Data_Sheet_1_Xeroderma Pigmentosum C (XPC) Mutations in Primary Fibroblasts Impair Base Excision Repair Pathway and Increase Oxidative DNA Damage.docx

Xeroderma Pigmentosum C (XPC) is a multi-functional protein that is involved not only in the repair of bulky lesions, post-irradiation, via nucleotide excision repair (NER) per se but also in oxidative DNA damage mending. Since base excision repair (BER) is the primary regulator of oxidative DNA damage, we characterized, post-Ultraviolet B-rays (UVB)-irradiation, the detailed effect of three different XPC mutations in primary fibroblasts derived from XP-C patients on mRNA, protein expression and activity of different BER factors. We found that XP-C fibroblasts are characterized by downregulated expression of different BER factors including OGG1, MYH, APE1, LIG3, XRCC1, and Polβ. Such a downregulation was also observed at OGG1, MYH, and APE1 protein levels. This was accompanied with an increase in DNA oxidative lesions, as evidenced by 8-oxoguanine levels, immediately post-UVB-irradiation. Unlike in normal control cells, these oxidative lesions persisted over time in XP-C cells having lower excision repair capacities. Taken together, our results indicated that an impaired BER pathway in XP-C fibroblasts leads to longer persistence and delayed repair of oxidative DNA damage. This might explain the diverse clinical phenotypes in XP-C patients suffering from cancer in both photo-protected and photo-exposed areas. Therapeutic strategies based on reinforcement of BER pathway might therefore represent an innovative path for limiting the drawbacks of NER-based diseases, as in XP-C case.

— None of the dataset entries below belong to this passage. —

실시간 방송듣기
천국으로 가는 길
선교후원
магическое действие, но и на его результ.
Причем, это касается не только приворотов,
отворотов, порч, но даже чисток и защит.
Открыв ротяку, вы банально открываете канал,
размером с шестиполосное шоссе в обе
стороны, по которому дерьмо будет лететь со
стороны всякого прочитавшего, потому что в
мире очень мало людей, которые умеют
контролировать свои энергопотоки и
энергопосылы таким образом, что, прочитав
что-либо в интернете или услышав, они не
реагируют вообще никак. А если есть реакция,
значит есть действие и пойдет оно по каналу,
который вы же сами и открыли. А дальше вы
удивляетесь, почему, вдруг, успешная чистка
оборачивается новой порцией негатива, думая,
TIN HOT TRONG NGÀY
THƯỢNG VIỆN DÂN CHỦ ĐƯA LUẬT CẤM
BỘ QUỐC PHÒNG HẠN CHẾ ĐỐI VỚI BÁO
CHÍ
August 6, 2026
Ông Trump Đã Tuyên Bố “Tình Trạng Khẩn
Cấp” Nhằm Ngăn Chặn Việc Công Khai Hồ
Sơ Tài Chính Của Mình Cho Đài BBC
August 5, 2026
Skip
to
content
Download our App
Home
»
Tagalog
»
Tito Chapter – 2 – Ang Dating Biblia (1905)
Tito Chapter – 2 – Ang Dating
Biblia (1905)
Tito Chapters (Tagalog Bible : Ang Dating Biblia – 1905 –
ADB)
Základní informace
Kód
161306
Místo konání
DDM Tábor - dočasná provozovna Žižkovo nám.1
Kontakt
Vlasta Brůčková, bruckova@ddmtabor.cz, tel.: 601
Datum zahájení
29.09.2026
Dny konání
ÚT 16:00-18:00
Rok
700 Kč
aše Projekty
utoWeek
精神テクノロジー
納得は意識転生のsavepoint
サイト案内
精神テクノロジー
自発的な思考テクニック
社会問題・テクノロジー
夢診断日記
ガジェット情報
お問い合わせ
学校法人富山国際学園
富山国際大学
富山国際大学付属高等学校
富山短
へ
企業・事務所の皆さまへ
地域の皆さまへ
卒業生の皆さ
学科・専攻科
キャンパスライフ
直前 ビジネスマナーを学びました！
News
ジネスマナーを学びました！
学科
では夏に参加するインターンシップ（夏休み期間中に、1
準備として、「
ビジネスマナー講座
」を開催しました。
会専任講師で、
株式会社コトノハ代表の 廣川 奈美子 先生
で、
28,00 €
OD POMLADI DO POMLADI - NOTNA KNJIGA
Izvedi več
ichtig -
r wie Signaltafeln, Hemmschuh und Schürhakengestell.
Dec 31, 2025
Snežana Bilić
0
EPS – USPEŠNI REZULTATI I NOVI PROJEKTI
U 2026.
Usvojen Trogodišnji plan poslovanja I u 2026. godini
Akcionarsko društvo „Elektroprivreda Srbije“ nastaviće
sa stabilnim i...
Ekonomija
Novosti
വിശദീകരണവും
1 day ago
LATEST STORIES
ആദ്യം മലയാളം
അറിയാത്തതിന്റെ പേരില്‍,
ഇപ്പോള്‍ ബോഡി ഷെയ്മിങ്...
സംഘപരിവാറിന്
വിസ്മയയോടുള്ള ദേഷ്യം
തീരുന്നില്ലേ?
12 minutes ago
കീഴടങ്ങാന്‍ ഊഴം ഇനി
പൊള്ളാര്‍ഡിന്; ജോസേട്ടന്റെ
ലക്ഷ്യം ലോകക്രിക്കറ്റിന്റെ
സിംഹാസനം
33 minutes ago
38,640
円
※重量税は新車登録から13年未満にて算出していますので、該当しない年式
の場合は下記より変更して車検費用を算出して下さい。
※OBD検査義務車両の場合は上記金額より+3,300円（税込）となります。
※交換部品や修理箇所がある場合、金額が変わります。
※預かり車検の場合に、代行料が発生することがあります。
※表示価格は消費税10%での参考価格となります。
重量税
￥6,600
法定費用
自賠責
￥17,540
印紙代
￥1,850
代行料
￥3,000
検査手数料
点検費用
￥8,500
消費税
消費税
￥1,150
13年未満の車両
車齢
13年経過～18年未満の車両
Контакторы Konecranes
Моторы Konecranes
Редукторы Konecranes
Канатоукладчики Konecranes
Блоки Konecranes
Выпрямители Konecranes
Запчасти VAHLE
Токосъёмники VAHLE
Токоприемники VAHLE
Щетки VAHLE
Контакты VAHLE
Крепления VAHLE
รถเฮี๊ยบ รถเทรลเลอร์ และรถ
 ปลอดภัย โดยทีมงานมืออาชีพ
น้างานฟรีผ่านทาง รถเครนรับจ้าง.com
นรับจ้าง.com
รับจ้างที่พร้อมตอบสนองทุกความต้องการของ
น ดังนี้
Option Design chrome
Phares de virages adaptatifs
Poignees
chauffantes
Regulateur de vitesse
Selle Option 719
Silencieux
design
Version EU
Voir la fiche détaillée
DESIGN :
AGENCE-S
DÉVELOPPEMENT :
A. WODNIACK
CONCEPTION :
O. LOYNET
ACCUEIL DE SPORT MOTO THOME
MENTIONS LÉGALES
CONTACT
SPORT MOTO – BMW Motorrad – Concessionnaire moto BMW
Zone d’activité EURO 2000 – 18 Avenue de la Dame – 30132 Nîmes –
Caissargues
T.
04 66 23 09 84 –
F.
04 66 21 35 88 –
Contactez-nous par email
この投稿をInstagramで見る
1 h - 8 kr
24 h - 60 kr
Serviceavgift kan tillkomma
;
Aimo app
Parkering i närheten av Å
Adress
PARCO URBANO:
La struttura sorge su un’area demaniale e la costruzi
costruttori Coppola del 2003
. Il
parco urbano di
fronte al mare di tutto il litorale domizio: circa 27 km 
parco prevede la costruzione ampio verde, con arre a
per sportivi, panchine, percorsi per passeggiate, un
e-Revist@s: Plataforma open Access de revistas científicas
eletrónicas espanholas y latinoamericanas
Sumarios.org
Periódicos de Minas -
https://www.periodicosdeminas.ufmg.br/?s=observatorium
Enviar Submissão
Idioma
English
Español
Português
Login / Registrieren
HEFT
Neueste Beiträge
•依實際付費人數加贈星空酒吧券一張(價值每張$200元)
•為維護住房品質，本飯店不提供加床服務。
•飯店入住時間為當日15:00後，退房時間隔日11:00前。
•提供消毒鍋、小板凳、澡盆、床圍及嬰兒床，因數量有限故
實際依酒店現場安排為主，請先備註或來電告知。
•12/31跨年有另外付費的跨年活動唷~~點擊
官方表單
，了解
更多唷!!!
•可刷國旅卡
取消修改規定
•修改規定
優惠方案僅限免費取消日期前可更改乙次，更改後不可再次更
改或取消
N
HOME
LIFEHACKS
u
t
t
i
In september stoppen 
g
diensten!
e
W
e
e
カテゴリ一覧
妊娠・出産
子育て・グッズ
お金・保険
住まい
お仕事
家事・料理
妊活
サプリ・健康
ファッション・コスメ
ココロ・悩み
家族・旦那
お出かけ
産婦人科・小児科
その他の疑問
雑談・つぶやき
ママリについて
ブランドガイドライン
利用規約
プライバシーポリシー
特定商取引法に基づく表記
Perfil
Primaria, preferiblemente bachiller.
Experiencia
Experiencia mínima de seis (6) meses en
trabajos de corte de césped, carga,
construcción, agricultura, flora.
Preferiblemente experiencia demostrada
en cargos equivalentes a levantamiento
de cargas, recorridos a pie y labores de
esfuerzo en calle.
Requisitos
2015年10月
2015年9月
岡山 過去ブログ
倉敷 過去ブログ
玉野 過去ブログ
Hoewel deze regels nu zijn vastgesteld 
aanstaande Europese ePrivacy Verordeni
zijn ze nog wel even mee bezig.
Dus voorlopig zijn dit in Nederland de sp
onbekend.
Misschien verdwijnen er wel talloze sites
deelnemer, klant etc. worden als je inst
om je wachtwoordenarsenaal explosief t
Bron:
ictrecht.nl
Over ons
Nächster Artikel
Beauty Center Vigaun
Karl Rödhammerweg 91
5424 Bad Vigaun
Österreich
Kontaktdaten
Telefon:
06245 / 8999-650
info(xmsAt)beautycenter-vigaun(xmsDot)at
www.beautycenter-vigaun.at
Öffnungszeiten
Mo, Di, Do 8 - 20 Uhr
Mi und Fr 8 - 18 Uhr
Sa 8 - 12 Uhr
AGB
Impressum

着色性干皮病C型（XPC）是一种多功能蛋白，不仅通过核苷酸切除修复（NER）本身参与照射后粗大损伤的修复，还涉及氧化性DNA损伤的修复。鉴于碱基切除修复（BER）是氧化性DNA损伤的主要调节因子，我们研究了紫外线B射线（UVB）照射后，来自XP-C患者的原代成纤维细胞中三种不同XPC突变对mRNA、蛋白表达及多种BER因子活性的详细影响。我们发现，XP-C成纤维细胞表现出多种BER因子包括OGG1、MYH、APE1、LIG3、XRCC1和Polβ的下调表达，这种下调亦体现在OGG1、MYH和APE1蛋白水平上。此现象伴随DNA氧化损伤的增加，如8-氧鸟嘌呤水平在UVB照射后立即升高。与正常对照细胞不同，这些氧化损伤在XP-C细胞中持续存在，且其切除修复能力较低。综合来看，我们的结果表明，XP-C成纤维细胞中BER途径的受损导致氧化DNA损伤的持久性和修复延迟。这或许可以解释XP-C患者中，无论是在光保护区还是光暴露区，发生癌症的多种临床表型。因此，基于增强BER途径的治疗策略可能代表了一种创新途径，以限制NER相关疾病，如XP-C病例中的不利影响。